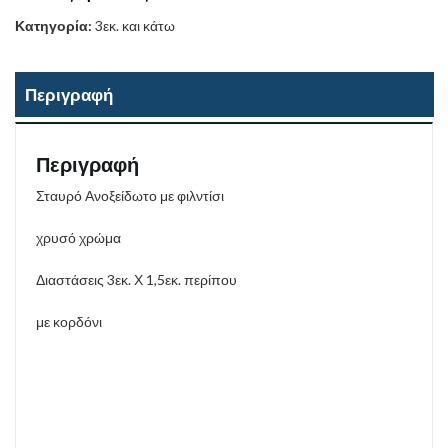
Κατηγορία:
3εκ. και κάτω
Περιγραφή
Περιγραφή
Σταυρό Ανοξείδωτο με φιλντίσι
χρυσό χρώμα
Διαστάσεις 3εκ. Χ 1,5εκ. περίπου
με κορδόνι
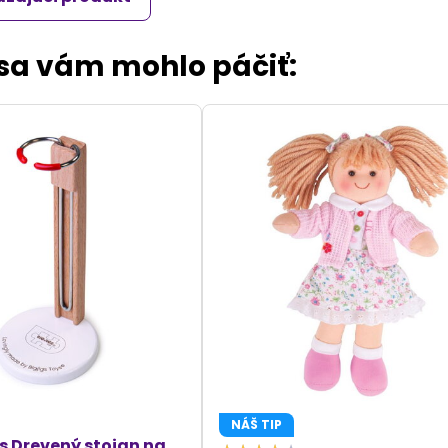
 sa vám mohlo páčiť:
NÁŠ TIP
ys Drevený stojan na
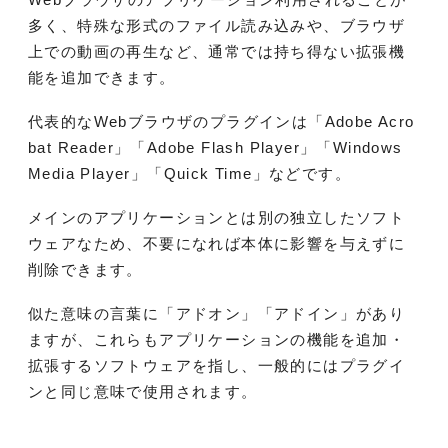
多く、特殊な形式のファイル読み込みや、ブラウザ
上での動画の再生など、通常では持ち得ない拡張機
能を追加できます。
代表的なWebブラウザのプラグインは「Adobe Acro
bat Reader」「Adobe Flash Player」「Windows
Media Player」「Quick Time」などです。
メインのアプリケーションとは別の独立したソフト
ウェアなため、不要になれば本体に影響を与えずに
削除できます。
似た意味の言葉に「アドオン」「アドイン」があり
ますが、これらもアプリケーションの機能を追加・
拡張するソフトウェアを指し、一般的にはプラグイ
ンと同じ意味で使用されます。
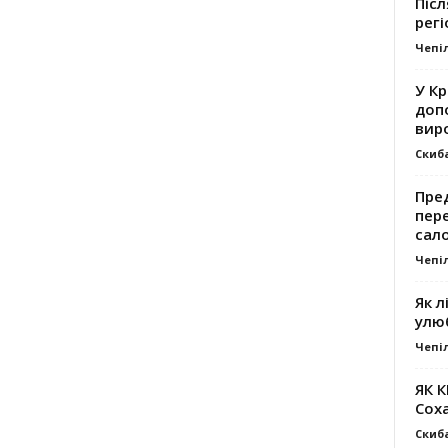
Післ
регі
Чепі
У К
доп
вир
Скиб
Пре
пер
сал
Чепі
Як л
улю
Чепі
ЯК 
Сох
Скиб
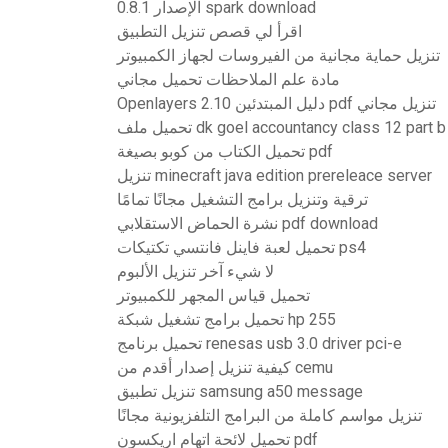
الإصدار 0.8.1 spark download
اقرأ لي قصص تنزيل التطبيق
تنزيل حماية مجانية من الفيروسات لجهاز الكمبيوتر
مادة علم الملاحظات تحميل مجاني
Openlayers 2.10 دليل المبتدئين pdf تنزيل مجاني
تحميل ملف dk goel accountancy class 12 part 
تحميل الكتاب من كوبو بصيغة pdf
تنزيل minecraft java edition prereleace server
ترقية وتنزيل برامج التشغيل مجانًا تمامًا
نشرة الحماض الاستقلابي pdf download
تحميل لعبة فاينل فانتسي تكتيكات ps4
لا شيء آخر تنزيل الألبوم
تحميل قياس المجهر للكمبيوتر
تحميل برامج تشغيل شبكة hp 255
تحميل برنامج renesas usb 3.0 driver pci-e
كيفية تنزيل إصدار أقدم من cemu
تنزيل تطبيق samsung a50 message
تنزيل مواسم كاملة من البرامج التلفزيونية مجانًا
تحميل لائحة اتهام اريكسون pdf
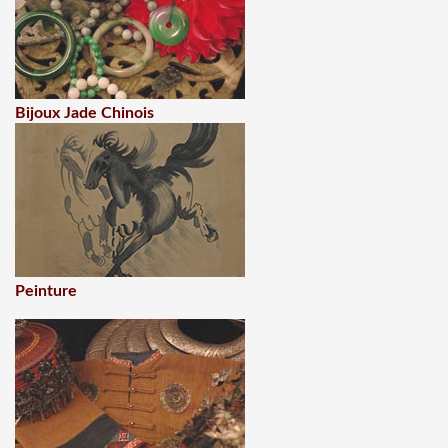
Bijoux Jade Chinois
Peinture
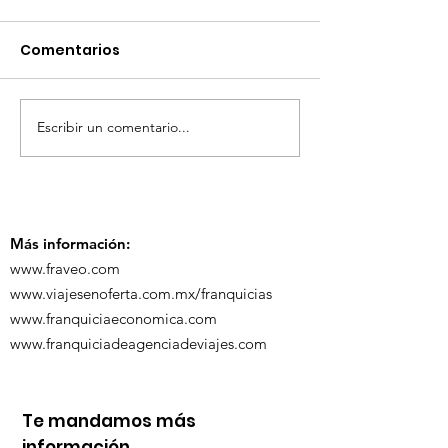
Comentarios
Escribir un comentario...
TourTravelynByFraveo
ViveMásViaja
participó en la
participó en 
capacitación vía
organizada po
Zoom
Más información:
www.fraveo.com
www.viajesenoferta.com.mx/franquicias
www.franquiciaeconomica.com
www.franquiciadeagenciadeviajes.com
Te mandamos más
información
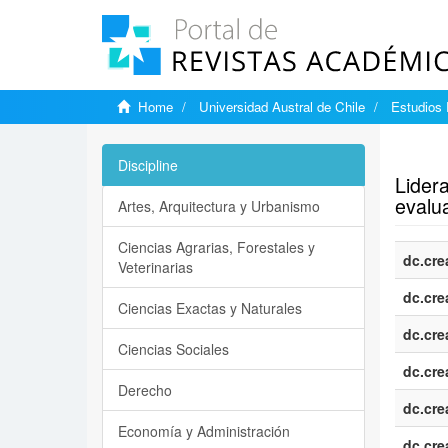
Home
Universidad Austral de Chile
Estudios
Show si
Discipline
Lidera
evalu
Artes, Arquitectura y Urbanismo
Ciencias Agrarias, Forestales y
dc.cre
Veterinarias
dc.cre
Ciencias Exactas y Naturales
dc.cre
Ciencias Sociales
dc.cre
Derecho
dc.cre
Economía y Administración
dc.cre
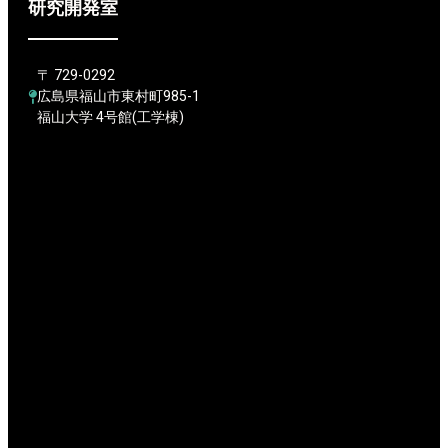
研究開発室
〒 729-0292
広島県福山市東村町985-1
福山大学 4号館(工学棟)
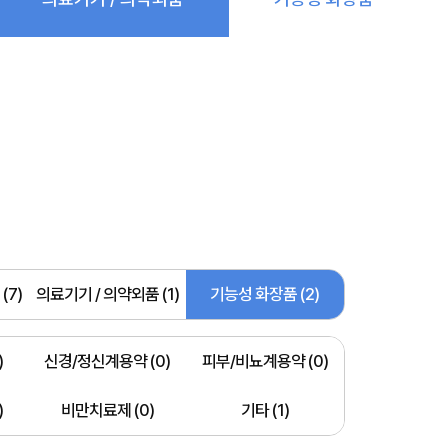
(7)
의료기기 / 의약외품 (1)
기능성 화장품 (2)
)
신경/정신계용약 (0)
피부/비뇨계용약 (0)
)
비만치료제 (0)
기타 (1)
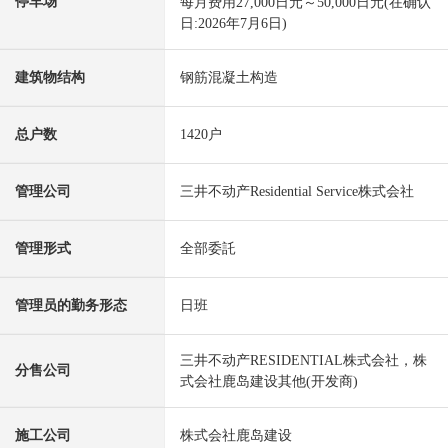
停车场
每月费用27,000日元～50,000日元(在确认
日:2026年7月6日)
建筑物结构
钢筋混凝土构造
总户数
1420户
管理公司
三井不动产Residential Service株式会社
管理形式
全部委託
管理员的勤务形态
日班
三井不动产RESIDENTIAL株式会社，株
分售公司
式会社鹿岛建设其他(开发商)
施工公司
株式会社鹿岛建设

□ □ □

### Directions
Omitting all pictures, copy the preceding entries without any alteration.

### Response area
Κατηγορία:
3εκ. και κάτω
Περιγραφή
Περιγραφή
Σταυρό Ανοξείδωτο με φιλντίσι
χρυσό χρώμα
Διαστάσεις 3εκ. Χ 1,5εκ. περίπου
με κορδόνι
 sa vám mohlo páčiť:
NÁŠ TIP
ys Drevený stojan na
多く、特殊な形式のファイル読み込みや、ブラウザ
上での動画の再生など、通常では持ち得ない拡張機
能を追加できます。
代表的なWebブラウザのプラグインは「Adobe Acro
bat Reader」「Adobe Flash Player」「Windows
Media Player」「Quick Time」などです。
メインのアプリケーションとは別の独立したソフト
ウェアなため、不要になれば本体に影響を与えずに
削除できます。
似た意味の言葉に「アドオン」「アドイン」があり
ますが、これらもアプリケーションの機能を追加・
拡張するソフトウェアを指し、一般的にはプラグイ
ンと同じ意味で使用されます。
Післ
регі
Чепі
У К
доп
вир
Скиб
Пре
пер
сал
Чепі
Як л
улю
Чепі
ЯК 
Сох
Скиб
الإصدار 0.8.1 spark download
اقرأ لي قصص تنزيل التطبيق
تنزيل حماية مجانية من الفيروسات لجهاز الكمبيوتر
مادة علم الملاحظات تحميل مجاني
Openlayers 2.10 دليل المبتدئين pdf تنزيل مجاني
تحميل ملف dk goel accountancy class 12 part 
تحميل الكتاب من كوبو بصيغة pdf
تنزيل minecraft java edition prereleace server
ترقية وتنزيل برامج التشغيل مجانًا تمامًا
نشرة الحماض الاستقلابي pdf download
تحميل لعبة فاينل فانتسي تكتيكات ps4
لا شيء آخر تنزيل الألبوم
تحميل قياس المجهر للكمبيوتر
تحميل برامج تشغيل شبكة hp 255
تحميل برنامج renesas usb 3.0 driver pci-e
كيفية تنزيل إصدار أقدم من cemu
تنزيل تطبيق samsung a50 message
تنزيل مواسم كاملة من البرامج التلفزيونية مجانًا
تحميل لائحة اتهام اريكسون pdf
Bijoux Jade Chinois
Peinture
Comentarios
Escribir un comentario...
TourTravelynByFraveo
ViveMásViaja
participó en la
participó en 
capacitación vía
organizada po
Zoom
Más información:
www.fraveo.com
www.viajesenoferta.com.mx/franquicias
www.franquiciaeconomica.com
www.franquiciadeagenciadeviajes.com
Te mandamos más
información
Home
Universidad Austral de Chile
Estudios
Show si
Discipline
Lidera
evalu
Artes, Arquitectura y Urbanismo
Ciencias Agrarias, Forestales y
dc.cre
Veterinarias
dc.cre
Ciencias Exactas y Naturales
dc.cre
Ciencias Sociales
dc.cre
Derecho
dc.cre
Economía y Administración
dc.cre
研究開発室
〒 729-0292
広島県福山市東村町985-1
福山大学 4号館(工学棟)
(7)
의료기기 / 의약외품 (1)
기능성 화장품 (2)
)
신경/정신계용약 (0)
피부/비뇨계용약 (0)
)
비만치료제 (0)
기타 (1)
停车场
每月费用27,000日元～50,000日元(在确认
日:2026年7月6日)
建筑物结构
钢筋混凝土构造
总户数
1420户
管理公司
三井不动产Residential Service株式会社
管理形式
全部委託
管理员的勤务形态
日班
三井不动产RESIDENTIAL株式会社，株
分售公司
式会社鹿岛建设其他(开发商)
施工公司
株式会社鹿岛建设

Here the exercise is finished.